Mr. Dbachman replied that what i wrote was very common & is already available. And human migration happened 100000 years back much later to separation of continents. But i say that the page appears to be heavily biased towards pro Vedic or pro Aryan attitude which can happen if it is written/edited by upper caste hindus or German Nazis influenced by Max Mueller. Upper caste hindus(called aryans) consider vedas to be the ultimate in spiritual knowledge & accept no criticism AT ALL.

No doubt - Aryan theory (vedic practices are in fact aryan practices) has caused much deterioration of human rights in India as well as in Germany. (I suspect it was borrowed from hinduism in Germany). In india Aryan theory is linked with caste system which created a slavery system causing misery, poverty, illiteracy & subjugation to more than a billion people (dalits) since a long time back which still exists in some form or the other even now (people still marry within their own caste & total no. of castes are approx. 8000 now ). In Germany, Aryan theory has done a similar thing called nazism, its consequences are well known. Therefore the naked truth is this that all vedic practices (of aryans) were barbaric & nothing but witchcraft similar to canniballistic tribal africans & need no praise rather deserve condemnation. Thank you. Anirudh

Dear Anirudh - I have often debated with Mr Dbachman over pages concerning Vedic religion etc... and can say with all honesty that he is definitely not pro-Aryan in his edits. I feel he always represents the strict western-historical and scholarly approach which although I do not always agree with, I do respect him for. Maybe some parts of your edits could be added without it sounding like a blatant attack on Vedic civilsation? Vedic civilisation also invented numbers (0-9) now known as 'arabic' text and had an advanced knowledge of astronomy and philosophy among many other achievements. Why give such emphasis to intoxicants and ritualistic sacrifice etc?GourangaUK 10:58, 12 June 2006 (UTC)
Dear GourangaUK - Those who suffer caste system ( as i did ) , their heart burns all the time. Regarding achievements, it is same as trying to convince a jew about nazis scientific achievements.I consider that -- HINDUISM IS NAZISM --Anirudh777 09:16, 14 June 2006 (UTC)
See Godwin's law. You seem hardly capable of WP:NPOV with such a burning heart, but we have plenty of ardent Hindu chauvinists on Misplaced Pages, so maybe you could attempt to provide a counter-balance to those. Thanks for standing up for me, GUK, I know our first encounter was a bit harsh, that was also because of my being used to WP teeming with Hindutva editors, but I recognize debate with you can be fruitful. For reference's sake, the Hindus invented the numerals 1-9. The introduction of 0 and of decimal notation is very late (9th century), and it is unclear whether it is an Indian or a Persian invention. Hindu astronomy is a difficult term, often mixed with wild claims distilled from the Vedas without any real basis. Historical (Puranic) Hindu astronomy was very much indebted to the Greeks (the Hindus even adopted the Greek system of the Zodiac) dab () 09:40, 14 June 2006 (UTC)
Well , I wish to add more. I stress about intoxicants , sacrifices and rituals. The vedic system & other ancient systems have it because religion is simply a matter of mind control (or mass hypnosis). The Practices i mentioned are specifically meant for that.
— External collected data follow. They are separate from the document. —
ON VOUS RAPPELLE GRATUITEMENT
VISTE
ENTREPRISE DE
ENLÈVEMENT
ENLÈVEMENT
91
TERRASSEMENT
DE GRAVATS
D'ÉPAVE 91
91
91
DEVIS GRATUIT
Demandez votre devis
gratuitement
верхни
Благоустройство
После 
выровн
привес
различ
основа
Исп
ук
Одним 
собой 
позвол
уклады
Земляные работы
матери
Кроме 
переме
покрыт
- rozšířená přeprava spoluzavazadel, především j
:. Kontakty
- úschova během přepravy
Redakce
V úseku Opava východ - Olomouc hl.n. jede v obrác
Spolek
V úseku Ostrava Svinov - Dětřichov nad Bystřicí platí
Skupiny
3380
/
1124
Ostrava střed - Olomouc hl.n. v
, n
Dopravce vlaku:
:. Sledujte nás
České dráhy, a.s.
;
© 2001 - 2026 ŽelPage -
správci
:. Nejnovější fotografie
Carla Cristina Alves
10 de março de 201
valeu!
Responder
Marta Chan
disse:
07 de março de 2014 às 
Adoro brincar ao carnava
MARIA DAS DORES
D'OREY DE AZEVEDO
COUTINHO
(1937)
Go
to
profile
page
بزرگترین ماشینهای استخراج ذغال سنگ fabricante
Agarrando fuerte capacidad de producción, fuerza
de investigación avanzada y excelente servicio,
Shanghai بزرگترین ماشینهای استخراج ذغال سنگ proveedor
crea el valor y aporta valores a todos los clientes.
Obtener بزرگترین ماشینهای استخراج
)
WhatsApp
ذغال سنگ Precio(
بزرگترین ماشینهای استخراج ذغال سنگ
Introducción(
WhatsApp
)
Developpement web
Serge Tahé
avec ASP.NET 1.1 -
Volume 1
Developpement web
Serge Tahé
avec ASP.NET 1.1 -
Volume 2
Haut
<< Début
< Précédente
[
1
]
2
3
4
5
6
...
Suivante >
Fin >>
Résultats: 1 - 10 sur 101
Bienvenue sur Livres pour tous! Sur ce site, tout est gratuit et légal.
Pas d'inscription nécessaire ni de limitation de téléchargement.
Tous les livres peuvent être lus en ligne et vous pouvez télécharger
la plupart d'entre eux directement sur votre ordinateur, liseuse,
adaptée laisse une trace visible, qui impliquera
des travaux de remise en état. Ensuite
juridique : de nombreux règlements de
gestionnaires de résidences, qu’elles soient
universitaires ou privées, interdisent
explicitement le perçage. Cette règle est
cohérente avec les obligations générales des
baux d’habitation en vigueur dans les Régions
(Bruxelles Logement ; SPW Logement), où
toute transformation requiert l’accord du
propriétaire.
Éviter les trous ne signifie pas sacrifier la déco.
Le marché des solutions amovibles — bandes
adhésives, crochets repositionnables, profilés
-- The fire is important because u cant make every body in an assembly smoke pot/ marijuana ,so u add it to fire for mass consumption. The scented intoxicating smoke made brains of people relaxed & receptive to commands by the priests. -- Intoxicants by priests - to create an abnormal state of body & mind so that common people are influenced into believing that they (priests) are in a state of trance & communicating with spirits. BTW the same intoxicants(cannabis) are mixed with diluted milk/yogurt (called thandai)& distributed freely in every hindu temple every year on certain festivals (Mahashivratri etc.) -- Long Chanting rituals also made people believe about communication with spirits as well for mass hypnotism acting as commands. -- Sacrifices & sight of blood - to create an awe & a state of mass euphoria.

The net result of such practices was forming a social bond in order to benefit by mass deception <--- this is true hinduism.